Mark Peyrot received his Ph.D. in sociology from UCLA and served a postdoctoral fellowship in behavioral science at the University of Kentucky Medical Center. He was the founding director of the Loyola University Maryland Center for Social and Community Research. He now is professor of sociology at Loyola University Maryland and serves on the research faculty in the School of Medicine at Johns Hopkins University.
Dr. Peyrot’s current research examines psychosocial aspects in the management of and adjustment to chronic disease, especially diabetes. His 200+ publications include several edited collections as well book chapters and articles in scientific journals. He has received grants from the National Science Foundation, the American Association of Diabetes Educators, The American Cancer Society, the American Diabetes Association, the American Lung Association, among others.
Dr. Peyrot has served leadership positions in several professional organizations, including the Society for the Study of Social Problems, the American Sociological Association, the American Diabetes Association, and the American Association of Diabetes Educators. He has served on several NIH review panels and as an editorial board member for numerous sociology and medical journals. In addition to serving as an advisor to pharmaceutical and health care organizations, Dr. Peyrot is an internationally recognized speaker for audiences of health care administrators, diabetes care providers and educators, and persons with diabetes and their families.
I became a sociologist because I was curious about people – why they acted the ways they did. My senior year in high school (Loyola High in Los Angeles) I had a choice of taking another year of Latin and French, or courses in math and sociology. Sociology sounded really fun, and math wasn’t fun, but it was interesting. I fell in love with sociology, and have been ever since. I turned my back on math as an undergraduate at UC Santa Barbara, but once I learned about statistics, I realized that numbers could be my friend.

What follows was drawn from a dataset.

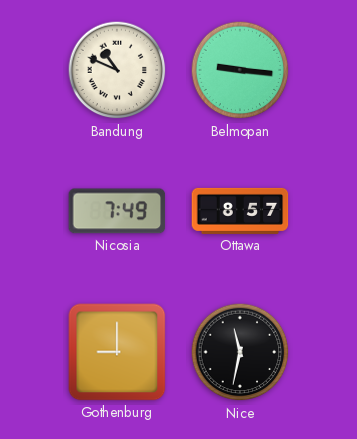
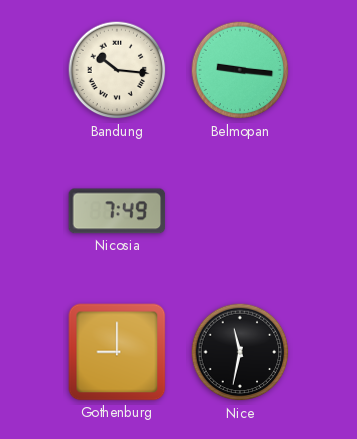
Bandung: 10:49 -> 10:16
Ottawa: 8:57 -> none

During my graduate training at UCLA, I focused initially on ethnography and ethnomethodology, ways of studying how people live their everyday lives. I studied criminal justice, mental health and substance abuse treatment settings, as well as analyzing audio and videotapes of people having conversations, participating in various types of queues, and arguing about blame and responsibility. I also worked on a study of families, which helped me to understand the family I had come from and gave me lots of insight that helped me when I had my own family.
When I got my doctorate I had my first job at the University of Kentucky Medical Center. There I started studying diabetes, which has opened up world-wide opportunities for me to help people, including not only those with diabetes and their families, but also the health professionals who care for them. I now travel the world, spreading the word about how a sociologically informed humanistic approach to medicine and living with diabetes can make a big difference.
Although I remain involved with the area of diabetes, I was hired at Loyola University Maryland to start a research center, the Loyola Center for Social and Community Research. For more than 20 years I directed that center, which became the main source for funding student research training at Loyola. We studied all kinds of things, ranging from Catholic parishes to HIV prevention programs, from neighborhood crime prevention programs to business strategies, from science education to the evacuation of the World Trade Center during 9/11. Dozens of graduate students received research assistantships to pay for their degree studies, and many undergraduates got to serve research apprenticeships.
While at Loyola, I also served as chair of the sociology department for a decade, as founding chair of the committee that developed the regulations governing research ethics at Loyola, as well as chair of other Loyola committees. Now my work at Loyola is primarily as a teacher, sharing with students my love of sociology and my belief that it can help us find a better way of life. My courses teach how to better understand those around us, and the ways that society can help or hinder our efforts to make the world a better place.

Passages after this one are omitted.